#### [Provided material]
........

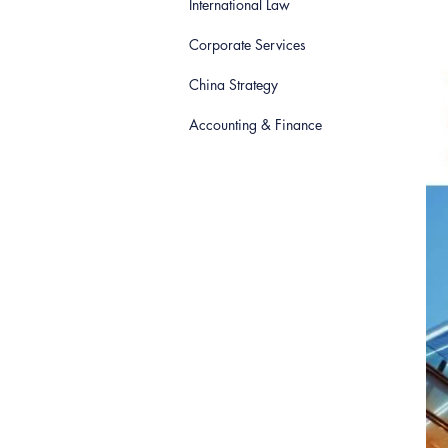
International Law
Corporate Services
China Strategy
Accounting & Finance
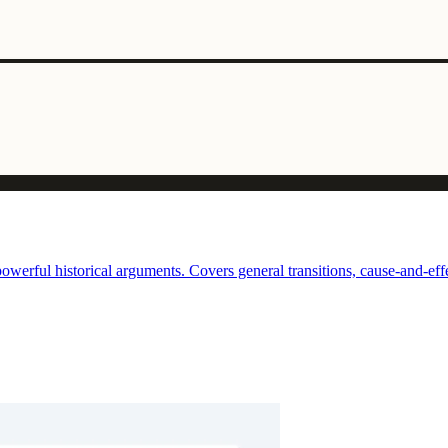
erful historical arguments. Covers general transitions, cause-and-effec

........

#### [Problem details]
Take the line that contains "Corporate Services" and every line after it to the end of the records above; quote them exactly, leaving out the pictures.

#### [Response to the task]
Corporate Services
China Strategy
Accounting & Finance
erful historical arguments. Covers general transitions, cause-and-effec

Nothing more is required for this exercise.